In a new study, published in the Proceedings of the National Academy of Sciences, the scientists said injecting light-reflecting sulphate aerosols into the stratosphere would cool the planet, but there is a risk of damaging the ozone layer which protects us from harmful UV rays in the process.
However, the team claims to have identified an aerosol that could also repair the ozone layer at the same time as cooling the planet.
The announcement will no doubt set tongues wagging in the chemtrail conspiracy theory community.
The chemtrail conspiracy is one of the most widely believed on Earth and centres around claims that world governments are secretly spraying chemicals into the air – as seen by the contrails on high-altitude aeroplanes.
At its most extreme, conspiracy theorists believe that the contrails which form behind jet aircraft are actually streams of toxic “mind-control” chemicals, which dilute before they reach the ground, leaving a gas we breathe in that keeps the general population in check.
But there are a growing number of chemtrail believers, whose number include Hollywood hardman Chuck Norris, who claim the conspiracy is actually a secret global plot to change the Earth’s climate in the hope it will reverse the effects of climate change.
Dane Wigington, a solar energy expert and former employee of Bechtel Power Corp, now runs Geoengineeringwatch.org, a website set up to expose the “harmful” conspiracy which has had more than 22.3million visitors.
He investigated why solar panels at his home lost power as aircraft contrails formed in the sky.
According to Mr Wigington, the contrails, or chemtrails, we see forming behind aircraft most days are carrying out geoengineering.
An introduction to the subject on his website states: “It sounds like science fiction, but it’s not. It’s happening right above you.”
He said a system called “Solar Radiation Management” (SRM) was being used, whereby scientists have tried to mimic the effects of a major volcanic eruption on temperature.
Bizarrely, scientists behind the new study are proposing to do what Mr Wigington claims has secretly been happening.
But the team behind the new study insist this is all a breakthrough that has YET to be put into practice.
David Keith, the Gordon McKay Professor of Applied Physics at SEAS and professor of public policy at the Harvard Kennedy School, the first author of the paper, said: “In solar geoengineering research, introducing sulphuric acid into the atmosphere has been the only idea that had any serious traction until now.
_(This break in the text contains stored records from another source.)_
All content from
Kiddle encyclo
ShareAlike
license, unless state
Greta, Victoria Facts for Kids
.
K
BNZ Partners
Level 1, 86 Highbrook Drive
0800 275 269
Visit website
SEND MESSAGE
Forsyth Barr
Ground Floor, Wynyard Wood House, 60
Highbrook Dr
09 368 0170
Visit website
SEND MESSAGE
“This research is a turning point and an important step in analysing and reducing certain risks of solar geoengineering.”
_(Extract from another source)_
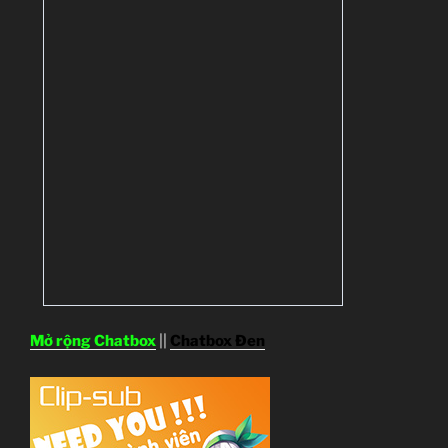
Mở rộng Chatbox
||
Chatbox Đen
They found that calcite, a constituent of limestone, could counter ozone loss by neutralising emissions-borne acids in the atmosphere, while also reflecting light and cooling the planet.
But, the researchers said it was not an alternative to reducing emissions to slow down global warming.
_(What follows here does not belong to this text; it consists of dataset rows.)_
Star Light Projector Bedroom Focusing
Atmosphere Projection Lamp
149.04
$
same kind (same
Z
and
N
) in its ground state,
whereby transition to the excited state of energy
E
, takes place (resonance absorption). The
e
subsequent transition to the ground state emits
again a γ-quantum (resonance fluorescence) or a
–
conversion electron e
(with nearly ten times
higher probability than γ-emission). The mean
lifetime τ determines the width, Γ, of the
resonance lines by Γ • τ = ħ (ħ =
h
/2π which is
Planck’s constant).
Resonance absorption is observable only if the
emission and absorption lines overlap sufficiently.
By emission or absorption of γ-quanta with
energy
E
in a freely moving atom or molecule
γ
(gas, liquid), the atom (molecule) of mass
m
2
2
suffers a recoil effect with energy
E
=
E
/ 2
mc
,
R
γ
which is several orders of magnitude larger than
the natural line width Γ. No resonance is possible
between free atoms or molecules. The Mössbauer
Frank Keutsch, the Stonington Professor of Engineering and Atmospheric Science at SEAS and professor of chemistry and chemical biology, a co-author of the paper, said: “Geoengineering is like taking painkillers.
“When things are really bad, painkillers can help but they don’t address the cause of a disease and they may cause more harm than good.
“We really don’t know the effects of geoengineering, but that is why we’re doing this research.
“This research fundamentally rethinks what kinds of particles should be used for solar geoengineering.
“Anytime you introduce even initially unreactive surfaces into the stratosphere, you get reactions that ultimately result in ozone destruction, as they are coated with sulphuric acid.
“Instead of trying to minimise the reactivity of the aerosol, we wanted a material that is highly reactive but in a way that would avoid ozone destruction.
“Essentially, we ended up with an antacid for the stratosphere.”